Even with a two-month window to land a cable in McMurdo Sound in summer, it is understood an icebreaker ship would be required.
Lionel Carter, an Emeritus professor at Victoria University’s Antarctic Research Centre, who is also an expert on submarine cable risks, emphasises the challenges.
“It is a tough part of the world, without a doubt,” he says.

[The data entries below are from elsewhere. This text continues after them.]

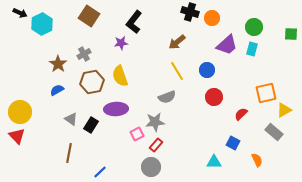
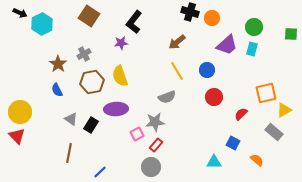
blue semicircle: rotated 88 degrees counterclockwise
orange semicircle: rotated 24 degrees counterclockwise
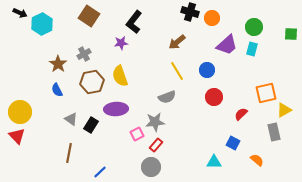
gray rectangle: rotated 36 degrees clockwise
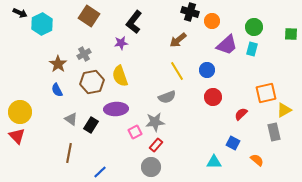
orange circle: moved 3 px down
brown arrow: moved 1 px right, 2 px up
red circle: moved 1 px left
pink square: moved 2 px left, 2 px up
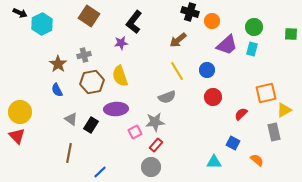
gray cross: moved 1 px down; rotated 16 degrees clockwise
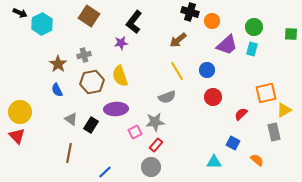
blue line: moved 5 px right
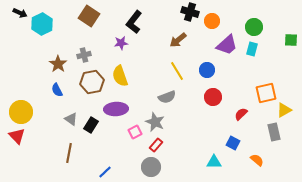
green square: moved 6 px down
yellow circle: moved 1 px right
gray star: rotated 30 degrees clockwise
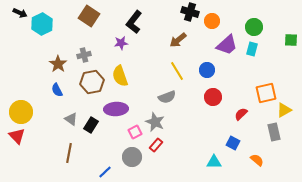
gray circle: moved 19 px left, 10 px up
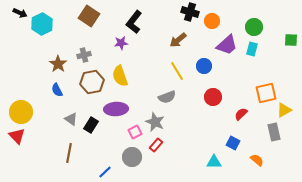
blue circle: moved 3 px left, 4 px up
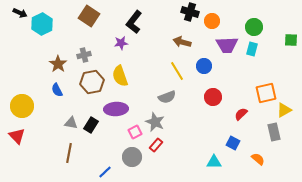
brown arrow: moved 4 px right, 2 px down; rotated 54 degrees clockwise
purple trapezoid: rotated 40 degrees clockwise
yellow circle: moved 1 px right, 6 px up
gray triangle: moved 4 px down; rotated 24 degrees counterclockwise
orange semicircle: moved 1 px right, 1 px up
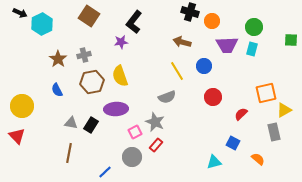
purple star: moved 1 px up
brown star: moved 5 px up
cyan triangle: rotated 14 degrees counterclockwise
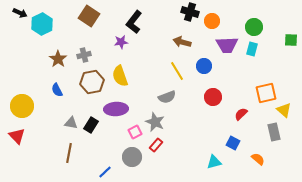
yellow triangle: rotated 49 degrees counterclockwise
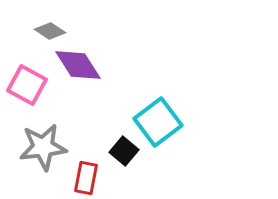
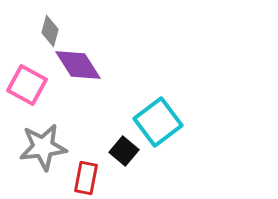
gray diamond: rotated 72 degrees clockwise
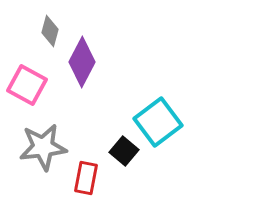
purple diamond: moved 4 px right, 3 px up; rotated 60 degrees clockwise
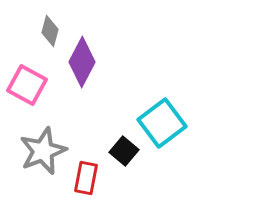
cyan square: moved 4 px right, 1 px down
gray star: moved 4 px down; rotated 15 degrees counterclockwise
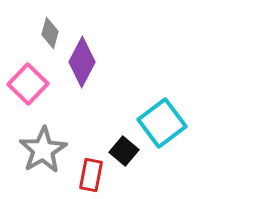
gray diamond: moved 2 px down
pink square: moved 1 px right, 1 px up; rotated 15 degrees clockwise
gray star: moved 1 px up; rotated 9 degrees counterclockwise
red rectangle: moved 5 px right, 3 px up
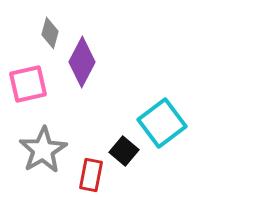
pink square: rotated 33 degrees clockwise
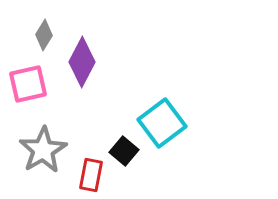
gray diamond: moved 6 px left, 2 px down; rotated 16 degrees clockwise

“You’re crossing the biggest ocean current system on the planet, the Antarctic Circumpolar Current, it is ‘the big guy’ on the block.”
Scientists’ knowledge of the seabed is “OK” but would need to be refined to lay a cable to avoid hazards and “ice is always there”, he says.
“There are just a lot of considerations.”
But Bertler says if it could be done, it would change the way scientists could work in Antarctica.
“Covid has shown us that there are times when we can’t go into the field and also it is expensive and sometimes dangerous.”
Foreign Minister Winston Peters announced on Thursday that the international Antarctica season would be dramatically scaled back this year because of the pandemic, with only 800 scientists and support crew based in Christchurch or passing through the city to Antarctica rather than the usual 3000-plus.
Bertler says that if scientists could rely more on robotic monitoring stations where measurements and observations could be automatically taken and reliably transferred, “that would help us meet the timelines of climate change”.
“We know we are in the middle of a climate crisis. We have to deal with Covid at the same time. We need the really fast turnaround of data.
“It is only one part of the science of course, but it is a part that is particularly difficult.”
Change in Antarctica is “constantly surprising us”, she adds.
“It is always faster than we anticipate.”
NIWA’s Stewart cautions that if ultrafast broadband did come to Antarctica questions would remain about how to make it available where research was underway.
Stewart has been involved in experiments that use ground-penetrating radar that are left on site for a year or more to measure the thickness of ice shelves.
At the moment, data from instruments tends to be relayed by satellite straight out of Antarctica bypassing Scott Base, he says.
“A cable might push you more in the direction of having a local radio data network back to Scott Base.”
If there was broadband at Scott Base through a cable, but also if a satellite network such Starlink could provide higher speeds, “it would definitely change the sorts of things you could do,” he says.
“We are possibly locked into a way of thinking because of what has been available.”